Reports suggest China and Britain are expected to announce more than $1.5bn worth of deals across many industries during Wen's visit.
On Sunday he visited the Longbridge car factory, a plant now owned by China's Shanghai Automotive Industry Corporation. A small group of Free Tibet protesters stage a demonstration outside the factory.
Wen also toured the historic town of Stratford-upon-Avon, the birthplace of writer William Shakespeare, where watched a brief performance of one of his works.
"I think it is fair to say that the Chinese people know the UK pretty well and I hope that more and more British
people will know better about China," he told reporters after the performance.
On Monday, he will take part in an annual UK-China Summit, which will also be attended by UK Prime Minister David Cameron, along with Foreign Minister William Hague and Finance Minister George Osborne.
The two world powers, both permanent members of the UN Security Council, are also expected to discuss the ongoing uprisings across the Arab world, including the conflict in Libya.
Wen's Europe trip focuses on offering reassurance to struggling economies which are important markets for Chinese goods.
In Hungary on Saturday, Wen announced that China would be purchasing government bonds and extending a $1.4bn credit to the country.
Wen arrived at Birmingham Airport in central England late on Saturday on a flight from Budapest, he will end his tour in Germany.
Human rights controversies
London considers China an important partner and will be seeking to boost both economic and political ties.
But Wen's visit also takes place amid continuing international criticism of China over its human rights record.

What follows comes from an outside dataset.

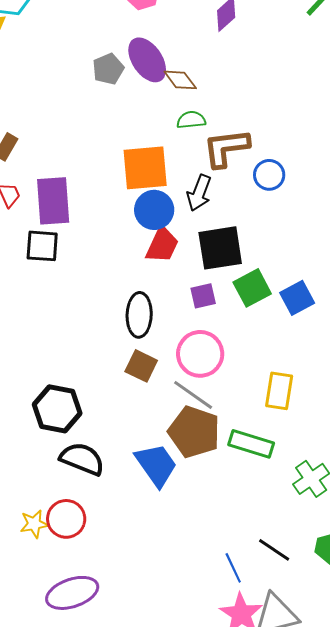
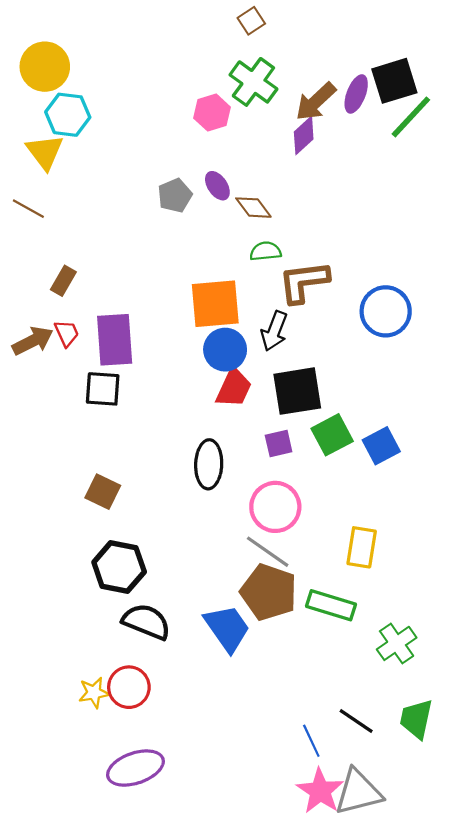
purple ellipse: (147, 60) -> (217, 186), size x0.6
blue circle: (269, 175) -> (386, 311), moved, size x1.5
brown square: (141, 366) -> (103, 492), moved

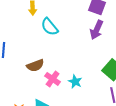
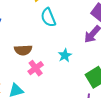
cyan star: (75, 82) -> (65, 55), moved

The Chinese premier is on a working tour across Europe
China released two prominent political activists, Hu Jia and Ai WeiWei, in the days before Wen's trip, but analysts said the timing of their release was not necessarily linked to the visit.
Previous visits by Chinese leaders to the UK have been clouded by protests over China's human rights record.

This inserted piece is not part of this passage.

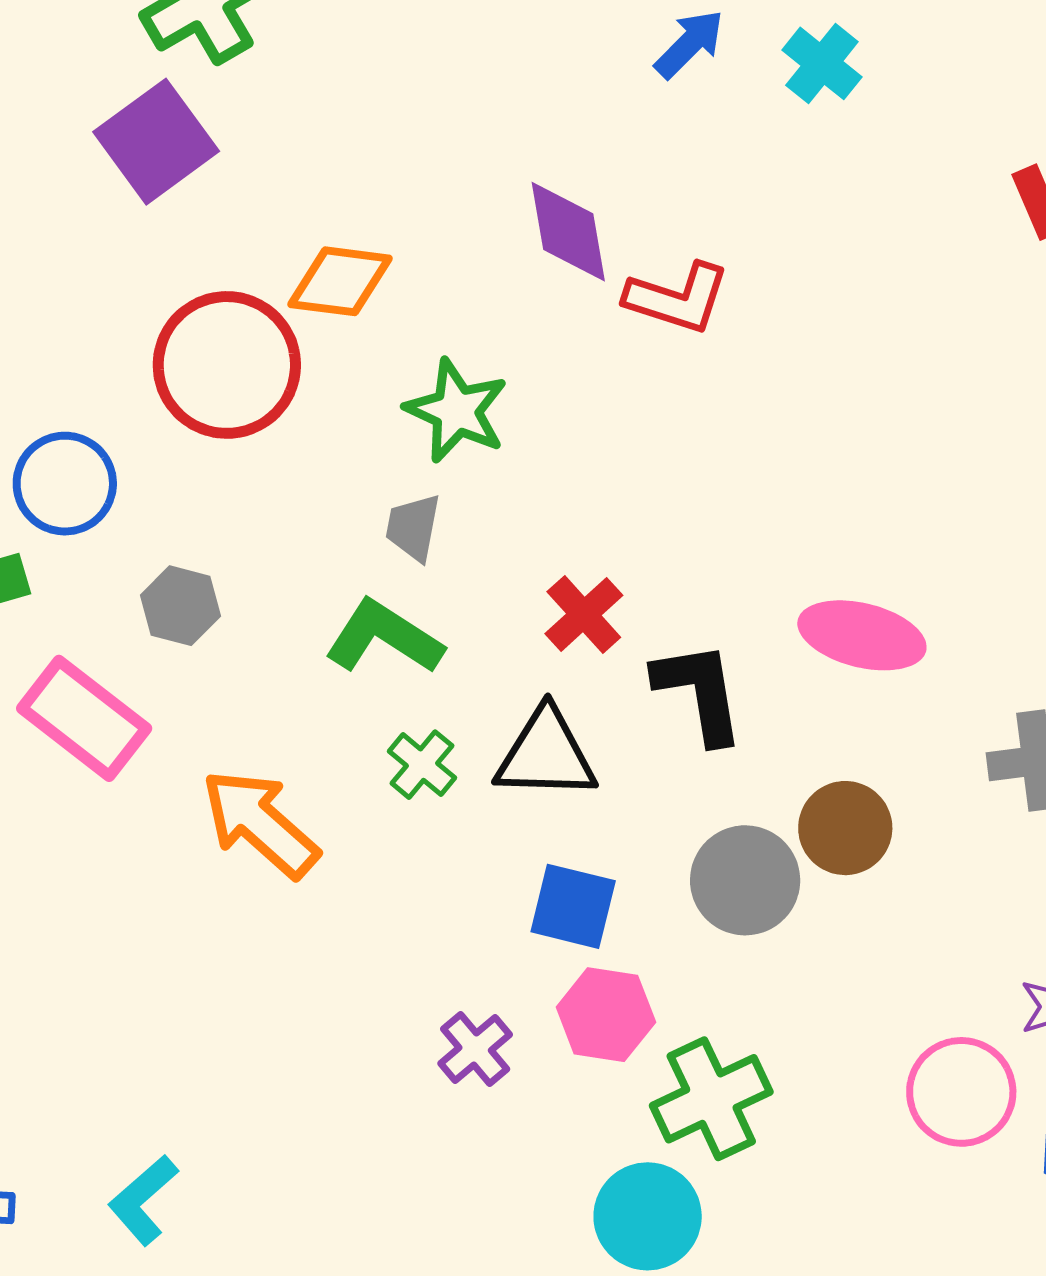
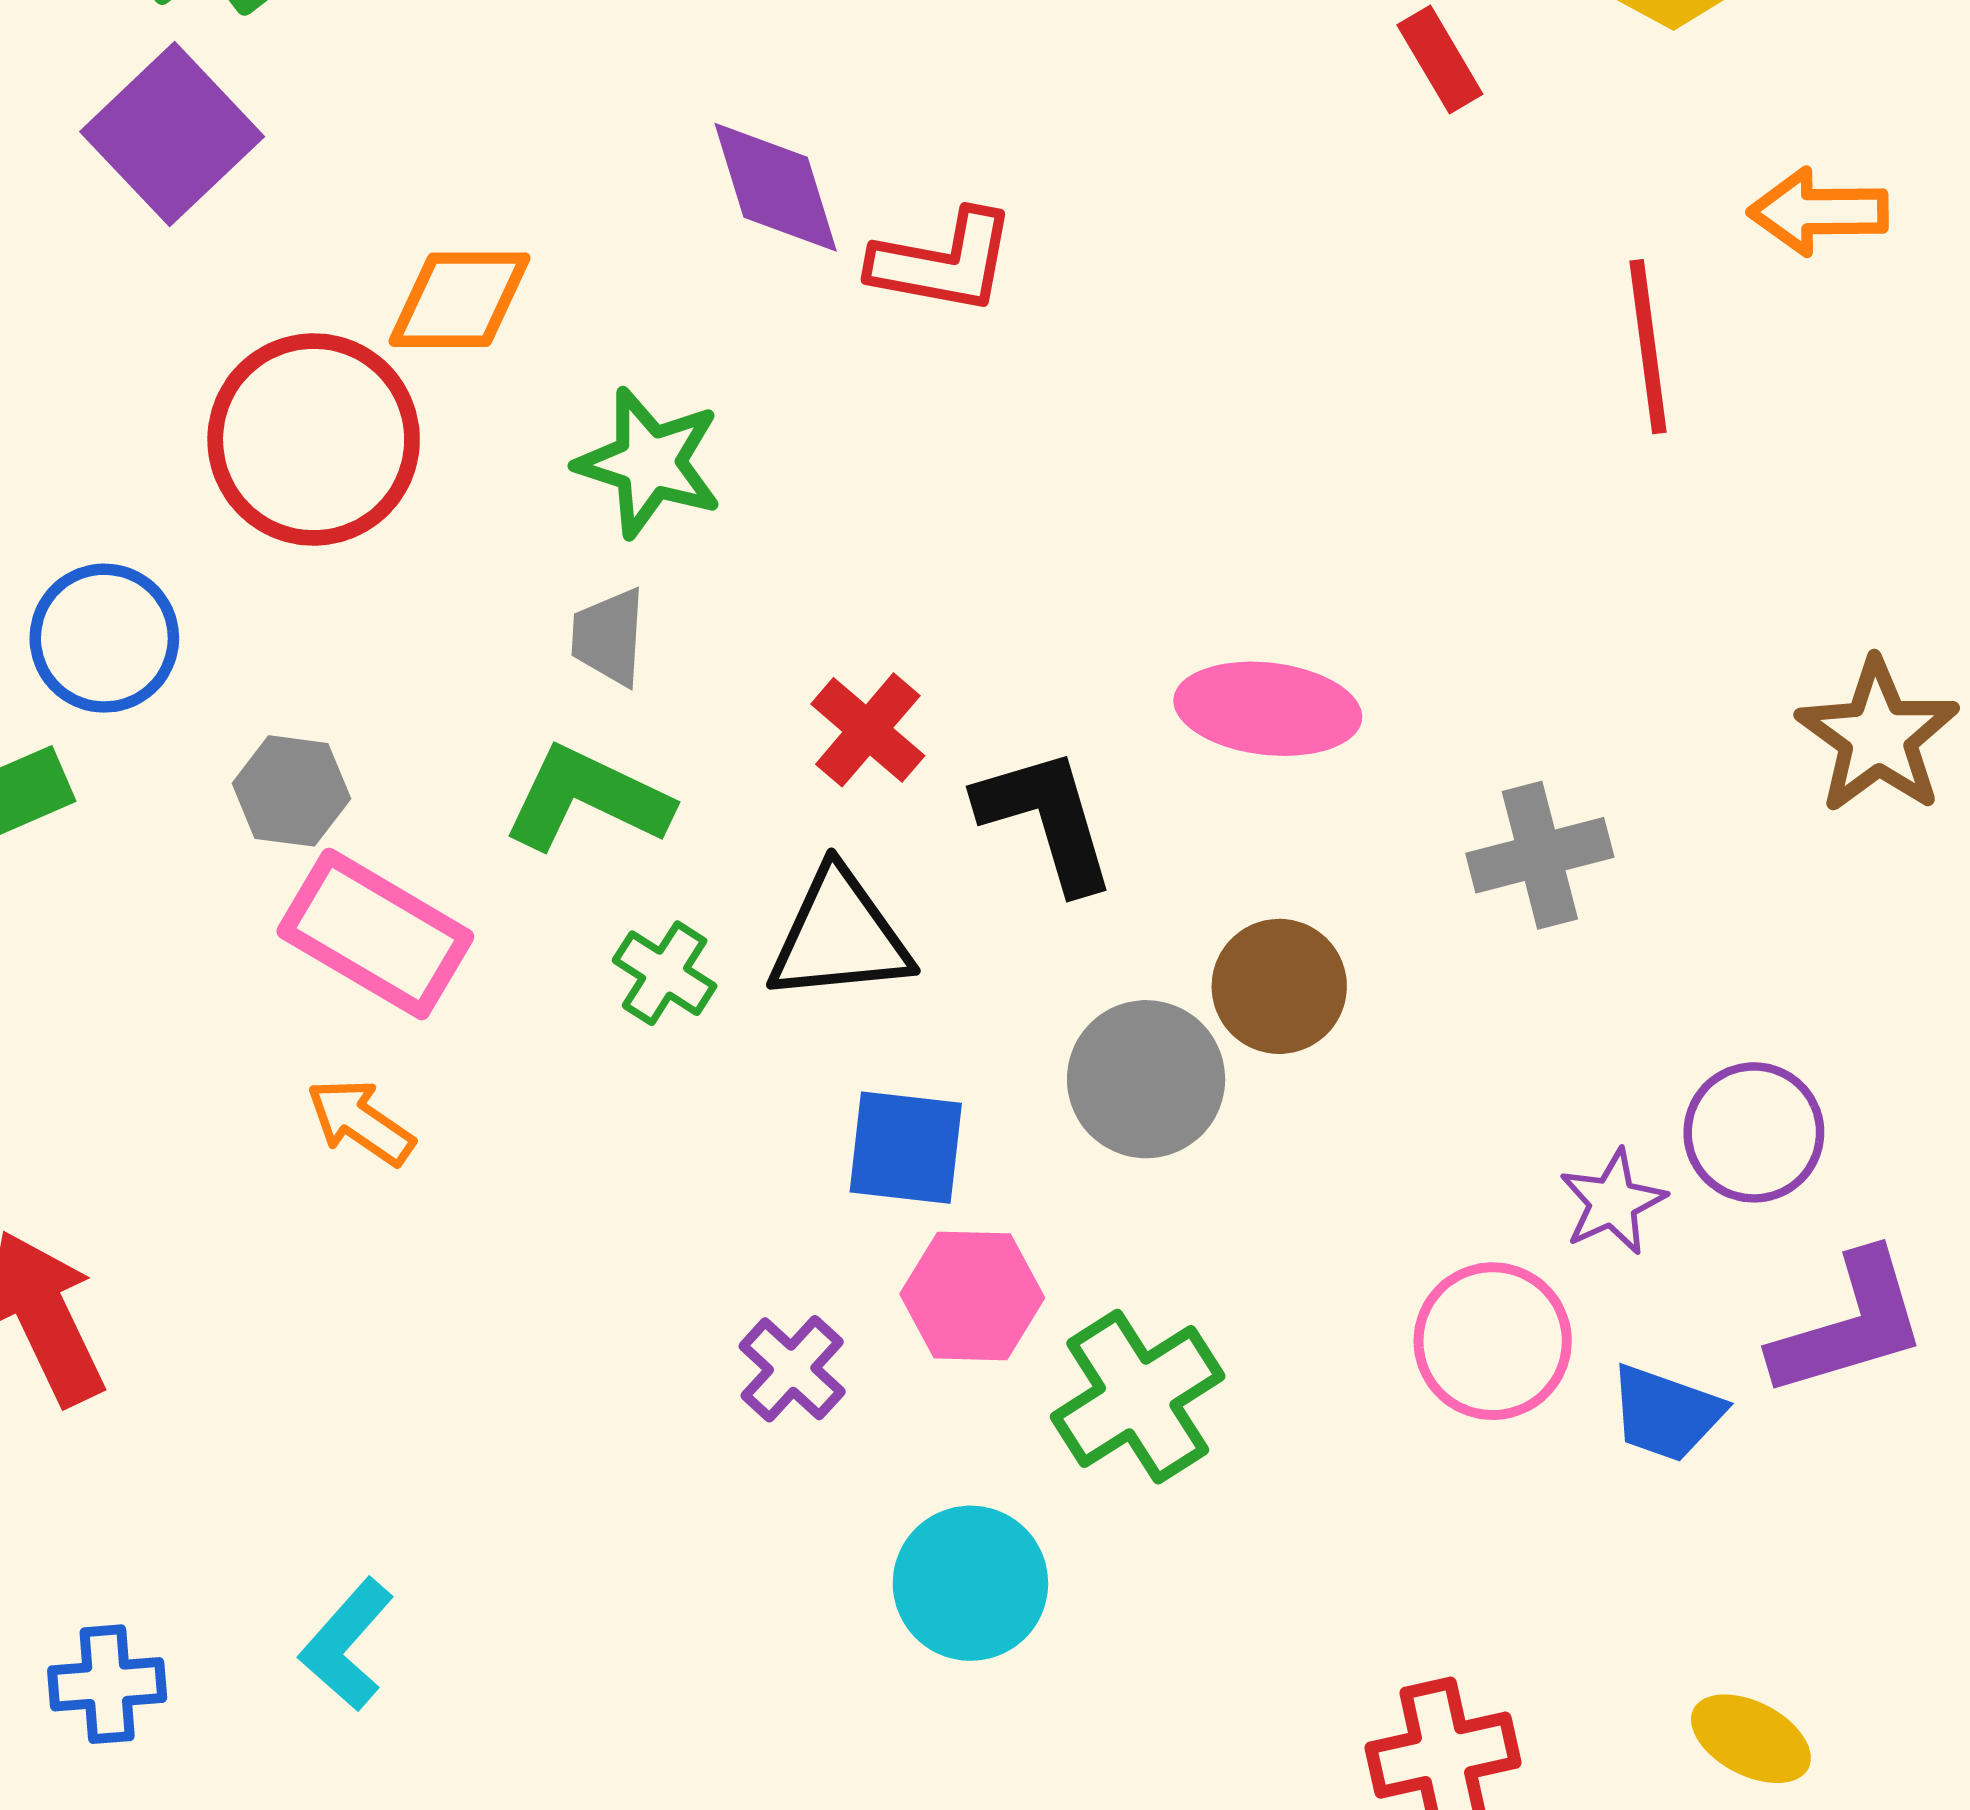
pink rectangle: (84, 718) -> (375, 934), moved
orange arrow: (260, 823) -> (360, 1122), moved, size x0.6
cyan circle: (648, 1216) -> (970, 1583), moved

When the Olympic flame was brought to London as part of a global tour to promote the 2008 Beijing Games, it was met by massive demonstrations by pro-Tibetan activists and rights campaigners.
After coming to power last year, Britain’s Conservative-Liberal Democrat coalition government has made trade a priority, especially with emerging giants like China.
Cameron travelled to China with Britain's largest-ever delegation of business leaders and ministers in November to take trade relations "to a new level" and a number of big trade deals were sealed.
Cameron then urged China to introduce greater political and press freedoms, saying it would ensure social stability and economic growth. However human rights advocates accused the prime minister of being too soft in his political criticism as he prioritised trade ties.